Senator and presidential hopeful Elizabeth Warren has closed her joint financing committee, lashing out against the influence of billionaires on both sides of the aisle ahead of coming elections, but is her party ready to follow?
“Right now, we’ve got a Washington that works great for the rich and the powerful. It is not working for much of anyone else, but I believe we can change that,” Warren said in Iowa as part of the “exploratory” phase of her potential 2020 presidential bid. “Democratic primary candidates should lock arms and say we’re going to do this through small dollar donations, we’re going to do this as a campaign built by the people, for the people.”

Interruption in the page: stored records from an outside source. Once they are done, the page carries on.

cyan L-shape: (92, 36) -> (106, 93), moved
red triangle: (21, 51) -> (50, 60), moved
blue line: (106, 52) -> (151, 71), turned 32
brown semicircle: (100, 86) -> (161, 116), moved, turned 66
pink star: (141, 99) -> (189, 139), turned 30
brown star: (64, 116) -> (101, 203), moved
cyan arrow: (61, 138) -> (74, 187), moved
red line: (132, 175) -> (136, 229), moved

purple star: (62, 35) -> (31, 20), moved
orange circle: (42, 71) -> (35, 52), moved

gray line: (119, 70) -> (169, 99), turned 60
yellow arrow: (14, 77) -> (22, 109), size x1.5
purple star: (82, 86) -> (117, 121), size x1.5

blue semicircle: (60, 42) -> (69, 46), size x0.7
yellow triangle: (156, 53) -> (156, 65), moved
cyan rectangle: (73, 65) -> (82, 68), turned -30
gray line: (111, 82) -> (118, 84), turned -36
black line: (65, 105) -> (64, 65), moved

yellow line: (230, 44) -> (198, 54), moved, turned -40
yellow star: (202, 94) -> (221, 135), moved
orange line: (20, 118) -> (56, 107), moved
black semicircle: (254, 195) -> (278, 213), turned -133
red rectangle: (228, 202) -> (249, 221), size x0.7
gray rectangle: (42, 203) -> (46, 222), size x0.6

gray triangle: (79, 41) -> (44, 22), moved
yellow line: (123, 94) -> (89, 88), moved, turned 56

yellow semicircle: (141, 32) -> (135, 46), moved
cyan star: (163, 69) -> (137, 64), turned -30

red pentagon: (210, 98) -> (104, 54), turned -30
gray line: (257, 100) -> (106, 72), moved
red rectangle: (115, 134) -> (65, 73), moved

Warren said she will be closing her political action committee (PAC), the Elizabeth Warren Action Fund, proclaiming that US elections “shouldn’t be for sale.” The move shows the Massachusetts senator is now certain to make campaign finance reform a central tenet of her run – an idea which is already beginning to draw anger within her own party. High-ranking Democrats have said that Warren is too divisive and too liberal to be viable on the national stage. Her numbers have been sliding among Democrats since September in the battleground state of Iowa, where former vice president Joe Biden currently leads the poles.
Warren previously drew heat after she described the 2016 Democratic primaries as “unethical,” stating she believes they were “rigged” against Hillary Clinton’s opponent Bernie Sanders. Sanders’ popular campaign embodied the “grassroots” concept with average campaign donations of $27, but was ultimately defeated by the candidate backed by major corporate interests.
It’s this model of a grassroots campaign based on small donations that Warren now seems to be rooting for – a strategy that would be a stark reversal from Clinton’s 2016 run which proved unsuccessful despite pulling in hundreds of millions of dollars primarily from large donors and significantly out-financing her opponent, Donald Trump.
For all its appeal to the public, this idea may not be as popular with the major players in the democratic establishment, heavily dependent on large-corporate donations. Lobbying has become the dominant institution guiding Washington politics, where all of the major participants tacitly agree to the “pay to play” structure of relying on moneyed interests to get elected.
In her comments over the weekend, Warren also took aim at billionaires who self-fund their campaigns – yet she mostly steered clear of directly criticizing her would-be republican opponent, Trump. Her comments were likely aimed at fellow democrat Michael Bloomberg, an establishment Democrat who plans to use his personal fortune to finance his campaign. He says he will contribute more of his own money than the $100 million he spent on his mayoral bid.
Bloomberg has been described as a “kingmaker,” having contributed a whopping $90 million dollars to Democrats just this midterm election cycle. He is a self-described “centrist” who has vocally supported Clinton, which may suggest that his battle for the nomination against the “outsider” Warren might end up repeating some familiar themes from the 2016 primaries.
The Iowa caucuses are scheduled to officially begin in February 2020. Other Democratic candidates have also started to put out feelers in the battleground state, and are expected to make official announcements in the coming weeks.